At the restaurant we use an enormous amount of towels and I was similarly naive about laundry when we opened. I purchased for Franktuary a Craigslist washing machine and dryer – are you seeing a theme here? – and thought we could just buy some towels and aprons and do a load every night. Last person out puts them in the dryer, first person in brings the laundry upstairs and folds it and we’re a nice little Happy Home. My first mistake was assuming that anyone on staff wanted to put on a Happy Homemaker Hat, but the biggest issue is that we use roughly the same amount of towels as a college town Holiday Inn on homecoming weekend. Mountains of towels. Piles of towels. Team members clean the grills, the floor, the counters, the fridges, and perhaps even themselves with these towels. Everywhere I go in the restaurant, there’s always a towel lurking, flashing its signature green stripe at me from behind prep tables, inside crates of produce in the walk-in cooler, underneath the food truck… Needless to say we quickly secured a towel, apron, and mat service. Every Thursday our linens guy trundles his Holiday Inn sized laundry sorter into the restaurant and takes away our by that time completely disgusting, stinking, fermenting towels and aprons, replacing them with saran wrapped packages of fresh, clean linens. Beautifully white towels. I cringe at the river of bleach that is, as I type, making its way from a Pittsburgh linens facility into the one remaining coral reef in the ocean, killing all manner of endangered species, so that my prep cooks can sop up the butter they spilled making Sunday’s brioche.

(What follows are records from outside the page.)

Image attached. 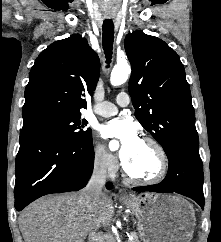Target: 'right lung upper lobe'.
<instances>
[{
	"label": "right lung upper lobe",
	"instance_id": "right-lung-upper-lobe-1",
	"mask_svg": "<svg viewBox=\"0 0 221 242\" xmlns=\"http://www.w3.org/2000/svg\"><path fill=\"white\" fill-rule=\"evenodd\" d=\"M96 52L80 35L56 41L35 60L25 89L23 125L80 114L99 79Z\"/></svg>",
	"mask_w": 221,
	"mask_h": 242
}]
</instances>
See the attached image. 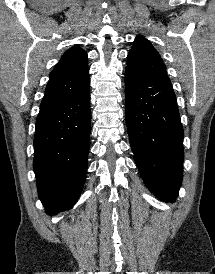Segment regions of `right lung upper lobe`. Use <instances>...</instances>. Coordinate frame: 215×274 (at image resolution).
Returning <instances> with one entry per match:
<instances>
[{"instance_id": "obj_1", "label": "right lung upper lobe", "mask_w": 215, "mask_h": 274, "mask_svg": "<svg viewBox=\"0 0 215 274\" xmlns=\"http://www.w3.org/2000/svg\"><path fill=\"white\" fill-rule=\"evenodd\" d=\"M87 54L79 46L67 50L49 76L40 109L49 108L73 97L89 81Z\"/></svg>"}]
</instances>
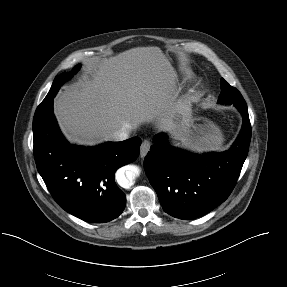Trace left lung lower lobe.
I'll return each instance as SVG.
<instances>
[{
	"label": "left lung lower lobe",
	"mask_w": 287,
	"mask_h": 287,
	"mask_svg": "<svg viewBox=\"0 0 287 287\" xmlns=\"http://www.w3.org/2000/svg\"><path fill=\"white\" fill-rule=\"evenodd\" d=\"M236 107L243 115V126L226 152L197 155L171 146L164 134L154 137L144 167L163 210L169 215L184 220L203 216L232 192L251 139L247 105Z\"/></svg>",
	"instance_id": "1"
}]
</instances>
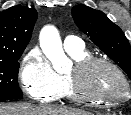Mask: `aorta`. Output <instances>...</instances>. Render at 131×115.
I'll use <instances>...</instances> for the list:
<instances>
[{
    "mask_svg": "<svg viewBox=\"0 0 131 115\" xmlns=\"http://www.w3.org/2000/svg\"><path fill=\"white\" fill-rule=\"evenodd\" d=\"M40 46L43 53L51 61L54 70L63 73L66 70L67 57L62 48L58 30L53 26H45L40 33Z\"/></svg>",
    "mask_w": 131,
    "mask_h": 115,
    "instance_id": "1",
    "label": "aorta"
}]
</instances>
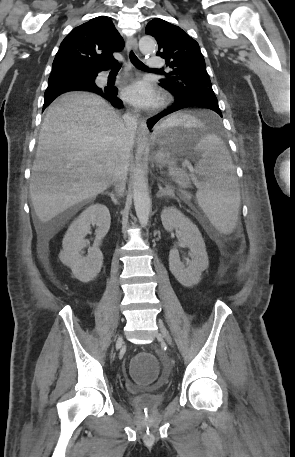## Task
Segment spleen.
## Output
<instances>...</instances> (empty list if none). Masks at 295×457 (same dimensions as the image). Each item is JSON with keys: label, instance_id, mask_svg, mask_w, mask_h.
<instances>
[{"label": "spleen", "instance_id": "spleen-1", "mask_svg": "<svg viewBox=\"0 0 295 457\" xmlns=\"http://www.w3.org/2000/svg\"><path fill=\"white\" fill-rule=\"evenodd\" d=\"M175 125L197 127L203 126V122L193 115L177 113L167 118L160 128ZM195 149L201 155L197 171L203 177L197 183L198 204L218 232L230 234L236 227L241 202L231 156L222 140L214 134L207 135ZM169 175L182 183L187 181L184 172L176 167H169Z\"/></svg>", "mask_w": 295, "mask_h": 457}]
</instances>
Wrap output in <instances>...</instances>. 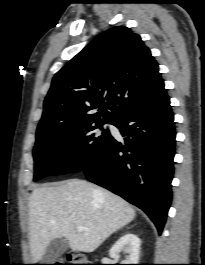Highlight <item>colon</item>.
Returning a JSON list of instances; mask_svg holds the SVG:
<instances>
[{"label":"colon","mask_w":205,"mask_h":265,"mask_svg":"<svg viewBox=\"0 0 205 265\" xmlns=\"http://www.w3.org/2000/svg\"><path fill=\"white\" fill-rule=\"evenodd\" d=\"M64 263H70V264H64ZM87 263H89V261H88V258L84 254L75 253V254H72L67 260L61 259L55 262V264H50V265H92V264H87Z\"/></svg>","instance_id":"colon-1"}]
</instances>
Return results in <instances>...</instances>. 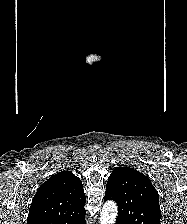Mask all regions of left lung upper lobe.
Returning <instances> with one entry per match:
<instances>
[{"label":"left lung upper lobe","mask_w":187,"mask_h":224,"mask_svg":"<svg viewBox=\"0 0 187 224\" xmlns=\"http://www.w3.org/2000/svg\"><path fill=\"white\" fill-rule=\"evenodd\" d=\"M114 200L121 224H160L159 196L150 179L130 167H117L111 173L104 201Z\"/></svg>","instance_id":"1"}]
</instances>
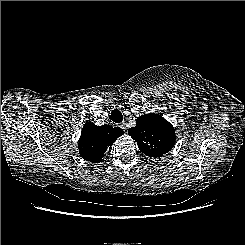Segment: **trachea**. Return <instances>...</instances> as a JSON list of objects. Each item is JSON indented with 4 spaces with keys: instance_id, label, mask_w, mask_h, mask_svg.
<instances>
[{
    "instance_id": "3493384b",
    "label": "trachea",
    "mask_w": 245,
    "mask_h": 245,
    "mask_svg": "<svg viewBox=\"0 0 245 245\" xmlns=\"http://www.w3.org/2000/svg\"><path fill=\"white\" fill-rule=\"evenodd\" d=\"M111 120L115 123H120L123 120V115L118 109H114L111 112Z\"/></svg>"
}]
</instances>
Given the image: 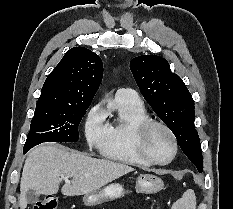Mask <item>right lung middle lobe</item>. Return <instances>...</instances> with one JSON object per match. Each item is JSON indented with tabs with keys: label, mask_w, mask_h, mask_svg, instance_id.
I'll list each match as a JSON object with an SVG mask.
<instances>
[{
	"label": "right lung middle lobe",
	"mask_w": 233,
	"mask_h": 209,
	"mask_svg": "<svg viewBox=\"0 0 233 209\" xmlns=\"http://www.w3.org/2000/svg\"><path fill=\"white\" fill-rule=\"evenodd\" d=\"M89 106L79 105L58 112L35 110L24 153L42 142H76L79 139L77 127Z\"/></svg>",
	"instance_id": "dd1d6c3e"
}]
</instances>
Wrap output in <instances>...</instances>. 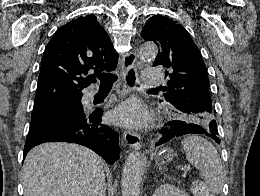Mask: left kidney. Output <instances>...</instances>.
Returning <instances> with one entry per match:
<instances>
[{
	"label": "left kidney",
	"instance_id": "1",
	"mask_svg": "<svg viewBox=\"0 0 260 196\" xmlns=\"http://www.w3.org/2000/svg\"><path fill=\"white\" fill-rule=\"evenodd\" d=\"M153 196H187L184 190L171 186V184H162L157 190H155Z\"/></svg>",
	"mask_w": 260,
	"mask_h": 196
}]
</instances>
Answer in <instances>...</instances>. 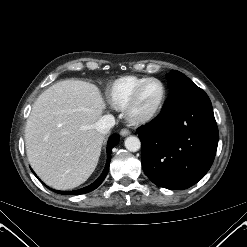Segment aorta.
Segmentation results:
<instances>
[{
  "label": "aorta",
  "instance_id": "obj_1",
  "mask_svg": "<svg viewBox=\"0 0 247 247\" xmlns=\"http://www.w3.org/2000/svg\"><path fill=\"white\" fill-rule=\"evenodd\" d=\"M125 147L128 151L136 152L141 148V142L136 136H129L125 139Z\"/></svg>",
  "mask_w": 247,
  "mask_h": 247
}]
</instances>
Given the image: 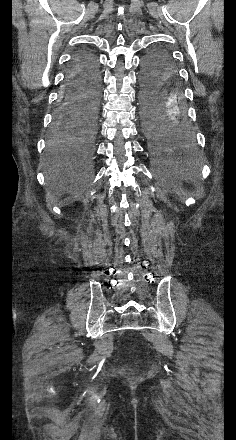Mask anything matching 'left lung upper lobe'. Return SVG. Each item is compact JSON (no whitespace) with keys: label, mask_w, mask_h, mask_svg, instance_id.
<instances>
[{"label":"left lung upper lobe","mask_w":236,"mask_h":440,"mask_svg":"<svg viewBox=\"0 0 236 440\" xmlns=\"http://www.w3.org/2000/svg\"><path fill=\"white\" fill-rule=\"evenodd\" d=\"M165 52L166 50L163 48L154 49L145 57L143 63L151 64L158 58V56L162 55Z\"/></svg>","instance_id":"left-lung-upper-lobe-1"}]
</instances>
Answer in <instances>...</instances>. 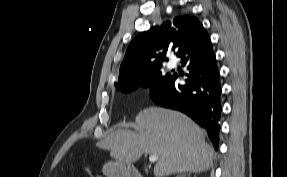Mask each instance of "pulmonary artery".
<instances>
[{
  "mask_svg": "<svg viewBox=\"0 0 287 177\" xmlns=\"http://www.w3.org/2000/svg\"><path fill=\"white\" fill-rule=\"evenodd\" d=\"M169 68H174L176 66V63L175 62H169L168 64Z\"/></svg>",
  "mask_w": 287,
  "mask_h": 177,
  "instance_id": "pulmonary-artery-1",
  "label": "pulmonary artery"
}]
</instances>
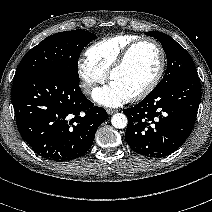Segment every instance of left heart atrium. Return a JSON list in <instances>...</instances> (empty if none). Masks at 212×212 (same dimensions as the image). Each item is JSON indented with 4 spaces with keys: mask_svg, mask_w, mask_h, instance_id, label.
Here are the masks:
<instances>
[{
    "mask_svg": "<svg viewBox=\"0 0 212 212\" xmlns=\"http://www.w3.org/2000/svg\"><path fill=\"white\" fill-rule=\"evenodd\" d=\"M93 98L106 106H118L130 99V96L110 83L108 86L95 90Z\"/></svg>",
    "mask_w": 212,
    "mask_h": 212,
    "instance_id": "left-heart-atrium-1",
    "label": "left heart atrium"
}]
</instances>
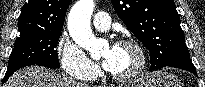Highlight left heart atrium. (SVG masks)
<instances>
[{"label":"left heart atrium","mask_w":205,"mask_h":87,"mask_svg":"<svg viewBox=\"0 0 205 87\" xmlns=\"http://www.w3.org/2000/svg\"><path fill=\"white\" fill-rule=\"evenodd\" d=\"M103 65L106 69H109L110 64L108 60H104Z\"/></svg>","instance_id":"39dd6f15"}]
</instances>
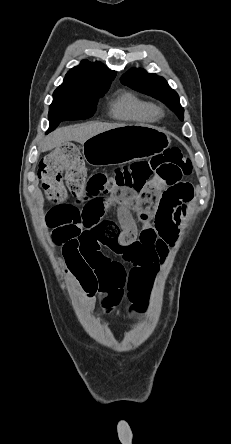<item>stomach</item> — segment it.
<instances>
[{
  "label": "stomach",
  "mask_w": 231,
  "mask_h": 444,
  "mask_svg": "<svg viewBox=\"0 0 231 444\" xmlns=\"http://www.w3.org/2000/svg\"><path fill=\"white\" fill-rule=\"evenodd\" d=\"M170 143V137L160 128L144 124L126 125L85 141L83 159L91 165L123 164L158 155Z\"/></svg>",
  "instance_id": "obj_1"
}]
</instances>
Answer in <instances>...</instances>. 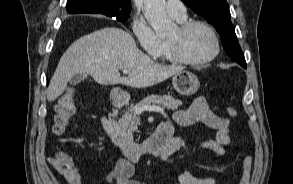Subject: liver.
<instances>
[{"label":"liver","instance_id":"obj_1","mask_svg":"<svg viewBox=\"0 0 293 184\" xmlns=\"http://www.w3.org/2000/svg\"><path fill=\"white\" fill-rule=\"evenodd\" d=\"M130 71L121 77L119 71ZM177 65H160L140 51L132 36L117 27H106L80 37L60 58L47 88V100L55 101L74 74L91 75L101 85L123 84L145 88L181 72Z\"/></svg>","mask_w":293,"mask_h":184}]
</instances>
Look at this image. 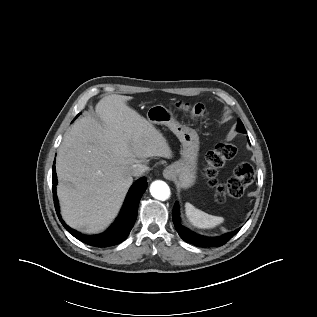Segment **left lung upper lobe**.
Listing matches in <instances>:
<instances>
[{"label": "left lung upper lobe", "instance_id": "1", "mask_svg": "<svg viewBox=\"0 0 317 317\" xmlns=\"http://www.w3.org/2000/svg\"><path fill=\"white\" fill-rule=\"evenodd\" d=\"M237 130L241 133H246V130L244 128V125L243 123L241 122V120L238 121V127H237Z\"/></svg>", "mask_w": 317, "mask_h": 317}]
</instances>
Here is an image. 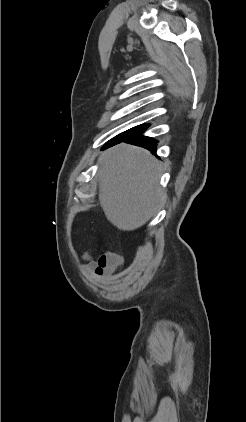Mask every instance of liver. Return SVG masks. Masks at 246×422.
<instances>
[{
    "mask_svg": "<svg viewBox=\"0 0 246 422\" xmlns=\"http://www.w3.org/2000/svg\"><path fill=\"white\" fill-rule=\"evenodd\" d=\"M99 162V203L107 220L123 231L142 227L165 197L158 184L162 164L147 150L123 143Z\"/></svg>",
    "mask_w": 246,
    "mask_h": 422,
    "instance_id": "liver-1",
    "label": "liver"
}]
</instances>
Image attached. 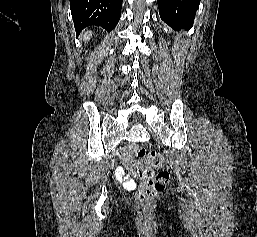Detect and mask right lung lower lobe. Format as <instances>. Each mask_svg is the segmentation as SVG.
<instances>
[{"mask_svg": "<svg viewBox=\"0 0 257 237\" xmlns=\"http://www.w3.org/2000/svg\"><path fill=\"white\" fill-rule=\"evenodd\" d=\"M123 0H70L76 33L92 25L108 32L115 28L121 17Z\"/></svg>", "mask_w": 257, "mask_h": 237, "instance_id": "98d812e1", "label": "right lung lower lobe"}]
</instances>
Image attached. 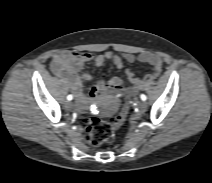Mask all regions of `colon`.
Segmentation results:
<instances>
[{"label": "colon", "instance_id": "5ec220e1", "mask_svg": "<svg viewBox=\"0 0 212 183\" xmlns=\"http://www.w3.org/2000/svg\"><path fill=\"white\" fill-rule=\"evenodd\" d=\"M129 103L130 98H127L120 112L112 120L92 118L87 121V140L91 146L98 147L113 141L116 131L127 121Z\"/></svg>", "mask_w": 212, "mask_h": 183}]
</instances>
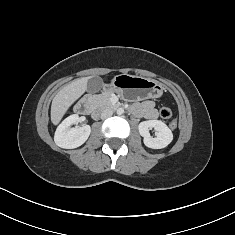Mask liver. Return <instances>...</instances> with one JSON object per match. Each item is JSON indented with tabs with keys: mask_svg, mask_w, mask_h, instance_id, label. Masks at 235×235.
<instances>
[{
	"mask_svg": "<svg viewBox=\"0 0 235 235\" xmlns=\"http://www.w3.org/2000/svg\"><path fill=\"white\" fill-rule=\"evenodd\" d=\"M89 77L73 80L64 86L53 98L51 104V121L57 125L69 107L87 90Z\"/></svg>",
	"mask_w": 235,
	"mask_h": 235,
	"instance_id": "liver-1",
	"label": "liver"
}]
</instances>
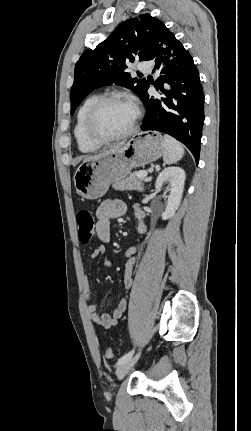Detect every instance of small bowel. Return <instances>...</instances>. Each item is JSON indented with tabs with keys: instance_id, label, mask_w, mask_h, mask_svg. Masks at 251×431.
Instances as JSON below:
<instances>
[{
	"instance_id": "small-bowel-1",
	"label": "small bowel",
	"mask_w": 251,
	"mask_h": 431,
	"mask_svg": "<svg viewBox=\"0 0 251 431\" xmlns=\"http://www.w3.org/2000/svg\"><path fill=\"white\" fill-rule=\"evenodd\" d=\"M127 206L121 200H105L103 201L96 210V234L98 238L103 242V244L98 245L93 252L91 253V259L95 260L99 257H103V265L106 268H110L112 266L111 261L107 258V247L105 244L111 241V230H110V220L117 219L126 214ZM137 217L140 219V223L138 225V231L140 233H144L146 227L144 223L141 221L143 218V212L141 210L136 211ZM138 251V247L132 246L127 252V261L125 265V276H124V285L126 288H130L132 285V269L133 265L136 262V253ZM84 293L87 302V310L90 314L91 320L94 324L104 328L109 329L115 326L118 320L121 318L122 314L126 309V299H121L118 303L117 307L109 313H100L98 311V305L91 297V290L89 285L88 276H85L84 281Z\"/></svg>"
}]
</instances>
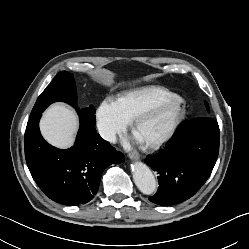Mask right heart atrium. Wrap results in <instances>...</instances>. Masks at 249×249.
I'll return each mask as SVG.
<instances>
[{"label": "right heart atrium", "instance_id": "obj_1", "mask_svg": "<svg viewBox=\"0 0 249 249\" xmlns=\"http://www.w3.org/2000/svg\"><path fill=\"white\" fill-rule=\"evenodd\" d=\"M130 121L122 113L117 100L106 98L96 111L97 129L108 142H114L116 138L124 133Z\"/></svg>", "mask_w": 249, "mask_h": 249}]
</instances>
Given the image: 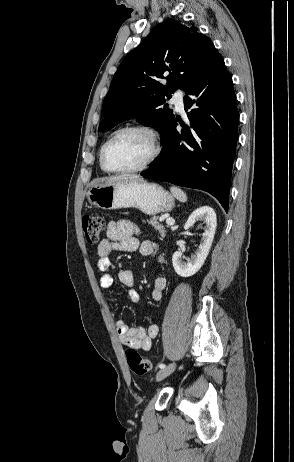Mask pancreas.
Wrapping results in <instances>:
<instances>
[{"instance_id": "1", "label": "pancreas", "mask_w": 294, "mask_h": 462, "mask_svg": "<svg viewBox=\"0 0 294 462\" xmlns=\"http://www.w3.org/2000/svg\"><path fill=\"white\" fill-rule=\"evenodd\" d=\"M147 222L154 226L155 230H157L162 237H164L167 233V231L164 229V226L158 222V217H152L150 220H147Z\"/></svg>"}]
</instances>
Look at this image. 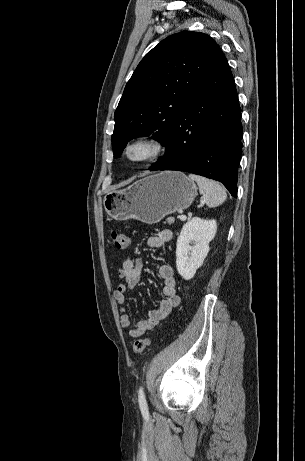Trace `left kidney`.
<instances>
[{"instance_id":"5707ae66","label":"left kidney","mask_w":305,"mask_h":461,"mask_svg":"<svg viewBox=\"0 0 305 461\" xmlns=\"http://www.w3.org/2000/svg\"><path fill=\"white\" fill-rule=\"evenodd\" d=\"M216 231V220L199 217L192 218L183 226L177 239L176 267L185 280L192 279L202 266L209 252V242L215 237Z\"/></svg>"}]
</instances>
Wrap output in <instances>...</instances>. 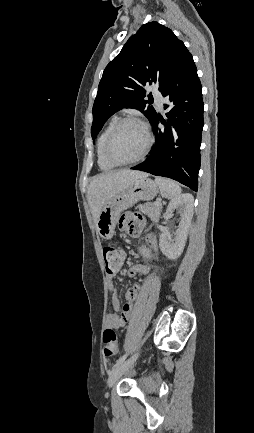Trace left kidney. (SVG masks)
<instances>
[{
	"label": "left kidney",
	"mask_w": 254,
	"mask_h": 433,
	"mask_svg": "<svg viewBox=\"0 0 254 433\" xmlns=\"http://www.w3.org/2000/svg\"><path fill=\"white\" fill-rule=\"evenodd\" d=\"M194 198L192 194L185 193L172 199L167 207V213L175 209L180 211L181 221L175 232L174 240L168 238L167 233H162L159 239V246L162 253L169 259H177L183 252L187 240L188 230L193 216Z\"/></svg>",
	"instance_id": "left-kidney-1"
}]
</instances>
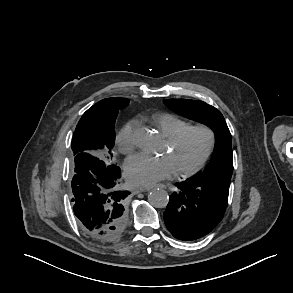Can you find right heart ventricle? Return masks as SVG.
<instances>
[{
	"mask_svg": "<svg viewBox=\"0 0 293 293\" xmlns=\"http://www.w3.org/2000/svg\"><path fill=\"white\" fill-rule=\"evenodd\" d=\"M152 122L167 139L190 125L187 120L170 113L154 114L152 116Z\"/></svg>",
	"mask_w": 293,
	"mask_h": 293,
	"instance_id": "1",
	"label": "right heart ventricle"
}]
</instances>
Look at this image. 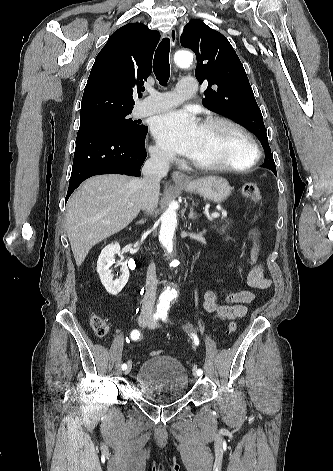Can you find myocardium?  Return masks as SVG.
<instances>
[{
  "label": "myocardium",
  "instance_id": "myocardium-1",
  "mask_svg": "<svg viewBox=\"0 0 333 471\" xmlns=\"http://www.w3.org/2000/svg\"><path fill=\"white\" fill-rule=\"evenodd\" d=\"M225 124L235 131H237L247 142L250 156L246 162L242 164H206L196 161L194 159H190L191 164L203 171H227V172H243L251 169L259 160V148L251 133L241 124L236 122L235 120L225 117V116H211L204 119L200 126H208L212 124Z\"/></svg>",
  "mask_w": 333,
  "mask_h": 471
}]
</instances>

Several of my managers have attempted to hide each day’s worth of towels in the office to enforce a more conservative use of linens. I’ve heard tales of other restaurants that run their towels through the dishwashing machine and then lay them to steam…er, dry…under the heat lamp. We’re not that bad but we have resorted to hoarding, though the secret always seems to be out. From my seat at the computer in the manager’s office I recently watched one of our cooks sneak downstairs, climb over the barrier erected out of upturned booths we are never going to use and Amazon boxes we might someday use, and fish out a package of these top secret towels. She said nothing, gave me an impish look, and retreated upstairs.

And so I am reminded, as I’m about to go fold several dozen prefolds that are not prefolded, that parenting, like restaurateuring, is not for control freaks. May God save the environment; I’m doing my part.